A narrativa é apressada, surtindo uma sensação semelhante a fases de um game. Os diálogos são bem diretos e com algumas frases de efeito, às vezes funcionando quando parece conseguir rir dessa própria limitação, caso do carisma mórbido da “Lumalee”. Agrada, por exemplo, quando um coadjuvante fala que o protagonista que acabara de conhecer “é o seu melhor amigo”, ou quando o Mario descreve Lugi como “igual a mim, só que magro, alto e verde”, como muitos jogadores já devem ter feito tal definição em algum momento da vida.

Para quem se encantar com a materialização nas telas daquele universo, é normal o desejo de ficar na companhia daquela turma por mais 30 minutos. Poderia aprofundar mais na família em Brooklyn, no universo dos cogumelos ou mesmo o sombrio mundo dos Koopas. Porém, é entendível a proposta de finalizar com 92 minutos, tempo para ninguém ficar saturado, prevalecendo um padrão (nem tão positivo, é verdade) das animações da Illumination.

Mario (voz de Chris Pratt no original e Raphael Rossatto na versão dublada) é o protagonista óbvio, sendo ele quem utiliza a maior parte dos “potencializadores” já conhecidos. Se o Luigi (vozes de Charlie Day e Manolo Rey) desta vez fica de escanteio durante boa parte da trama (como o típico “Player 2”), a Princesa Peach (vozes de Anya Taylor-Joy e Carina Eiras) ganha destaque por fugir do papel de moça indefesa a ser salva, e sim, uma líder de uma nação que tem muito mais habilidade em combate do que os demais.

O vilão Bowser rouba a cena sempre que aparece, quebrando os paradigmas da figura ameaçadora ao mostrar o lado apaixonado/tóxico, sobressaindo a escolha de Jack Black (Márcio Dondi na versão brasileira) para os números musicais.

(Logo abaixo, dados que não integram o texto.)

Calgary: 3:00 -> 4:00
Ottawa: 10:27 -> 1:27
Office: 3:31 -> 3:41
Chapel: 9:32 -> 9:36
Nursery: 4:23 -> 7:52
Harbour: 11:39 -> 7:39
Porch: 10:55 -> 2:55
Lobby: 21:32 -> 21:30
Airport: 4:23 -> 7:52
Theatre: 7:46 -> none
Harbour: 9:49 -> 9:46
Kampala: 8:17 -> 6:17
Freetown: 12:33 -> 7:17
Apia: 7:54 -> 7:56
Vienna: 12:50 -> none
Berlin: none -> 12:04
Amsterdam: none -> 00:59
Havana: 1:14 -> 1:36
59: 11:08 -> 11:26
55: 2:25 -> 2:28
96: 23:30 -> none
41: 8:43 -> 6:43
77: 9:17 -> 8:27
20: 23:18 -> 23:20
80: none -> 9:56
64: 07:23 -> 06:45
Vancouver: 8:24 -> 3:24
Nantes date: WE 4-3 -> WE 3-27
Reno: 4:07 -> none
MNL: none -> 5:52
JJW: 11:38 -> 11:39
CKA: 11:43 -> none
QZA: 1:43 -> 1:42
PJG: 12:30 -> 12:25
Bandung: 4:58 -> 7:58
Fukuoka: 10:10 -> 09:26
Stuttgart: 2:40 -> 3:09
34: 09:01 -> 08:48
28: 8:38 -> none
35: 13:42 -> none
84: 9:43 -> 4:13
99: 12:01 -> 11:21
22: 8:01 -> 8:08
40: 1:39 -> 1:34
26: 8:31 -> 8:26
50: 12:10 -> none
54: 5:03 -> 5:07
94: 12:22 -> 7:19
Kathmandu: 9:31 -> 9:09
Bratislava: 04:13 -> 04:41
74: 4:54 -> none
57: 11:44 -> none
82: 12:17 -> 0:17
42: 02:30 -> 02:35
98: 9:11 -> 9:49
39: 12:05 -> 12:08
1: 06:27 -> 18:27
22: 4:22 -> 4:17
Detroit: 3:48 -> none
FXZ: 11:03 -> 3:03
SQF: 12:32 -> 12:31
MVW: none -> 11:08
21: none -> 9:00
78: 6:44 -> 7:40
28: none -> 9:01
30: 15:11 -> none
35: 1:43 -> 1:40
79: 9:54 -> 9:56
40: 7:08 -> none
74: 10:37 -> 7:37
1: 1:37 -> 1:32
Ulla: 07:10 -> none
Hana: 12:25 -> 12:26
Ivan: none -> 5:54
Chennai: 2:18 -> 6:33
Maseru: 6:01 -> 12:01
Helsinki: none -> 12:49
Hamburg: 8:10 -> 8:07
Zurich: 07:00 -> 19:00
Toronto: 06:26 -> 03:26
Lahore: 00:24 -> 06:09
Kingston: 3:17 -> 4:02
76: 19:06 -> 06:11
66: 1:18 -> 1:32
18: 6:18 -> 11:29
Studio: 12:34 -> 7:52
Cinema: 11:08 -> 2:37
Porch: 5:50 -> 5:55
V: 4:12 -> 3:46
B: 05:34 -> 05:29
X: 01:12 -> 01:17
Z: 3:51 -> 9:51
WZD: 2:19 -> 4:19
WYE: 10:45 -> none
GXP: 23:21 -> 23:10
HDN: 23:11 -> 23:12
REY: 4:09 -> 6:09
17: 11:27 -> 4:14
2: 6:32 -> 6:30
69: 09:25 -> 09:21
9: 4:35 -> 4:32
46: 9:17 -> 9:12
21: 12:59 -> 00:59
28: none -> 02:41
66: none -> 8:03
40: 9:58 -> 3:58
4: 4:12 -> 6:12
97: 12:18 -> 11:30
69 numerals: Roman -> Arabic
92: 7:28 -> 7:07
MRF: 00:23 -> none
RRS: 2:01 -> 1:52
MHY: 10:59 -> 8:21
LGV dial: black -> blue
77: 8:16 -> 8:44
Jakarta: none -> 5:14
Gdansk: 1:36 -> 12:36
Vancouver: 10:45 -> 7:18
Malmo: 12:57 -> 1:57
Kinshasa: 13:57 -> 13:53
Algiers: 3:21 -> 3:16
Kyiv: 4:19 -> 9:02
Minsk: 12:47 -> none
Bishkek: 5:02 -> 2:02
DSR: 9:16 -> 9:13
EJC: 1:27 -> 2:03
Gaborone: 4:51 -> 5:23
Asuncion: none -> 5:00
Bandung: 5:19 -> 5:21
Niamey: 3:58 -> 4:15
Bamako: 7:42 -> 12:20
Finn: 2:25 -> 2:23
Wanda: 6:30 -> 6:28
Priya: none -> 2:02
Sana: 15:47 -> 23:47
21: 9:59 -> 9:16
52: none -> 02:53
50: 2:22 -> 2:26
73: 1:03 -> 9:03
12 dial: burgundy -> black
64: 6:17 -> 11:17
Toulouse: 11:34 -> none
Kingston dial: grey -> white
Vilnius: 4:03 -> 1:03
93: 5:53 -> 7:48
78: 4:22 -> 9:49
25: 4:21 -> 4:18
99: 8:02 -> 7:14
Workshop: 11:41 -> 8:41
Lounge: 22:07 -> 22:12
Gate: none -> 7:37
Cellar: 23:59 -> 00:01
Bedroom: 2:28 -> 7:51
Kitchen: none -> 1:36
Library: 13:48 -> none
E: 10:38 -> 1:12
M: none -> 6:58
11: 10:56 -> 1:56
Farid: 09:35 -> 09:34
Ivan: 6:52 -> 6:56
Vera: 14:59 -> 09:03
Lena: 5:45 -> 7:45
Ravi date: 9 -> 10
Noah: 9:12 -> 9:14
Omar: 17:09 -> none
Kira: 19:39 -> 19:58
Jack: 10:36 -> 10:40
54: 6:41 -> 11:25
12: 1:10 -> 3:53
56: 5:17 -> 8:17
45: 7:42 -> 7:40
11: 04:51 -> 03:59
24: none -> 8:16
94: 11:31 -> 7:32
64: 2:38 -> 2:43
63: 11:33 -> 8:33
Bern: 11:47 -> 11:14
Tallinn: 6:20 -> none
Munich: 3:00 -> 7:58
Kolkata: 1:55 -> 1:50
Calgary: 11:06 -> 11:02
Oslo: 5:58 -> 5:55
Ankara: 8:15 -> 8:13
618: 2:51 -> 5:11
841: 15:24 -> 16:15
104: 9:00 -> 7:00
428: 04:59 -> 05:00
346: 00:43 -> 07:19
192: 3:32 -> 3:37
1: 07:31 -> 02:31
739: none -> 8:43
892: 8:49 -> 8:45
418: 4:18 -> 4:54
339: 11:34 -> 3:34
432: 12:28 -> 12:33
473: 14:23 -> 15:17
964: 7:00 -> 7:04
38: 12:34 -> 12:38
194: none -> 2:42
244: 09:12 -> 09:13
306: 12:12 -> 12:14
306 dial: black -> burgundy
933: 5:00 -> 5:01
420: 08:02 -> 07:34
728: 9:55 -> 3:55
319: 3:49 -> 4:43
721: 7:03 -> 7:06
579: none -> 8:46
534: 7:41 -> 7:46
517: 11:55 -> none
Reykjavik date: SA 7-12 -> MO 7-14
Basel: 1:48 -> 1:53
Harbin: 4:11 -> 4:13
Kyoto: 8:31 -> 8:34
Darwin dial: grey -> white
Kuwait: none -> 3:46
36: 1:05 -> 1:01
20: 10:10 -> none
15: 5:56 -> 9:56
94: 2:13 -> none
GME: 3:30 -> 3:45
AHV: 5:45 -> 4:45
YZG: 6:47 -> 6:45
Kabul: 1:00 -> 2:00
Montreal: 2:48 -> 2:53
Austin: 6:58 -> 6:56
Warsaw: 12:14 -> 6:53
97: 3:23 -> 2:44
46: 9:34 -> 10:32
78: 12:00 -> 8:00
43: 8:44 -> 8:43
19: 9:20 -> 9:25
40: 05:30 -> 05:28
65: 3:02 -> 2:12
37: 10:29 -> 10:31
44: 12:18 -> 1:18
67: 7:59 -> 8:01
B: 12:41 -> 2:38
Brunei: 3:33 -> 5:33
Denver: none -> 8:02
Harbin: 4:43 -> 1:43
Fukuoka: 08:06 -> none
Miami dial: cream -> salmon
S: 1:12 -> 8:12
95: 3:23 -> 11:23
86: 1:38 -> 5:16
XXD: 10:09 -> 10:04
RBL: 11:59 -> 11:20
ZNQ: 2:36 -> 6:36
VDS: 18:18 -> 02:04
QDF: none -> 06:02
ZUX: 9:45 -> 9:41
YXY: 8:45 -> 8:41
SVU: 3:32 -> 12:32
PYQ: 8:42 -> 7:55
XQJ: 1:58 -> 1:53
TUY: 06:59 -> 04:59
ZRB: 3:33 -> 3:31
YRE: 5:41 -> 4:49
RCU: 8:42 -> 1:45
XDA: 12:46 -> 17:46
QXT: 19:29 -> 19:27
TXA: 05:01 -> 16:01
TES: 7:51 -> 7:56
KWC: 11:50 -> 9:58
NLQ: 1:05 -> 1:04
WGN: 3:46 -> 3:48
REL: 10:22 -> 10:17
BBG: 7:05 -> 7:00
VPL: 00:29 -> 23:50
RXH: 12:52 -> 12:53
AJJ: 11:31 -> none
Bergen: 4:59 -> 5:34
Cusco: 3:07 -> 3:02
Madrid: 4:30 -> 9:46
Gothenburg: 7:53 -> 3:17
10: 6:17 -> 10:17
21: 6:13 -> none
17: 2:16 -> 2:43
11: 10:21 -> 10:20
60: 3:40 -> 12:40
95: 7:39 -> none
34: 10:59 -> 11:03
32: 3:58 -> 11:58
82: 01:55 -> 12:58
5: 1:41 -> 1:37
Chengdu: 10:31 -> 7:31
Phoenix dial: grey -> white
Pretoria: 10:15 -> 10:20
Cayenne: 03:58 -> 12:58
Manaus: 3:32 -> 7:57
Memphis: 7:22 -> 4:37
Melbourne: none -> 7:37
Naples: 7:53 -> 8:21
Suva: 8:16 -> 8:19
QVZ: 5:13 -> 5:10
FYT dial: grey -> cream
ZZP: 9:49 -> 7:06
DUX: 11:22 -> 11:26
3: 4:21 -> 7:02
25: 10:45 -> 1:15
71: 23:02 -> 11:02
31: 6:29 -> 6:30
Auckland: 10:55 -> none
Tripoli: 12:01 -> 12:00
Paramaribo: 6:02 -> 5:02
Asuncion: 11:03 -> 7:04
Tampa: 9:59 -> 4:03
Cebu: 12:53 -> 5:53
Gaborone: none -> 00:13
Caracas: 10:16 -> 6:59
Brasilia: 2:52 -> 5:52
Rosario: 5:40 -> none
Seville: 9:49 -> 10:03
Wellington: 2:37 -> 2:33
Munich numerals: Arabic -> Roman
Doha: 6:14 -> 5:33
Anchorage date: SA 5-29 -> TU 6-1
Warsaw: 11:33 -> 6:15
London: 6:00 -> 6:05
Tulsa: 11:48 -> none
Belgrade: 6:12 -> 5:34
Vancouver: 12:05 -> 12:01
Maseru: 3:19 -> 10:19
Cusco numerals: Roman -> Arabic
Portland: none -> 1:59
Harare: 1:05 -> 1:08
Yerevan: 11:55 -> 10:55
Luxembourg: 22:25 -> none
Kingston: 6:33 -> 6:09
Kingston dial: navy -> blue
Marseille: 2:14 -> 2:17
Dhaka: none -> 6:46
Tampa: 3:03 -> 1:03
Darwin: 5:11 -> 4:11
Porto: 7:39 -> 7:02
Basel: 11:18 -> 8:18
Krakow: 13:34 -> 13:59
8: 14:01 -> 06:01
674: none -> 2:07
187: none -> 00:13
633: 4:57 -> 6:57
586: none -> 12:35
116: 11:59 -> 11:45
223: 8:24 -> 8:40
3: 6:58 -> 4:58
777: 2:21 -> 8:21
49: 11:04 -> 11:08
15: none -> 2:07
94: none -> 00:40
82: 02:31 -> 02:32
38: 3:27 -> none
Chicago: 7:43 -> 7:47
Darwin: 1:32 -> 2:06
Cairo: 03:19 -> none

O outro gigante, Donkey Kong, parece ter sido escrito na medida para Seth Rogen (Pedro Azevedo aqui), como alguém cheio de si, mas que usa tal arrogância e força física para sobepor a figura boba e insegura que realmente é. Por fim, o Toad (vozes de Keegan-Michael Key e Eduardo Drummond) serve como o alívio cômico que, apesar da aparência inocente, é o que mais tem vontade de aparecer no meio de tantas figuras excêntricas.

Com sucesso de bilheteria na semana de estreia, “Super Mario Bros. – O Filme” certamente vai atingir vários objetivos dos inúmeros realizadores envolvidos e uma continuação deve ser confirmada em breve. Ao mesmo tempo, aqueles muitos que perdiam o fôlego assoprando cartuchos para conseguir jogar Mario também foram muito bem representados. Isso tem muito valor!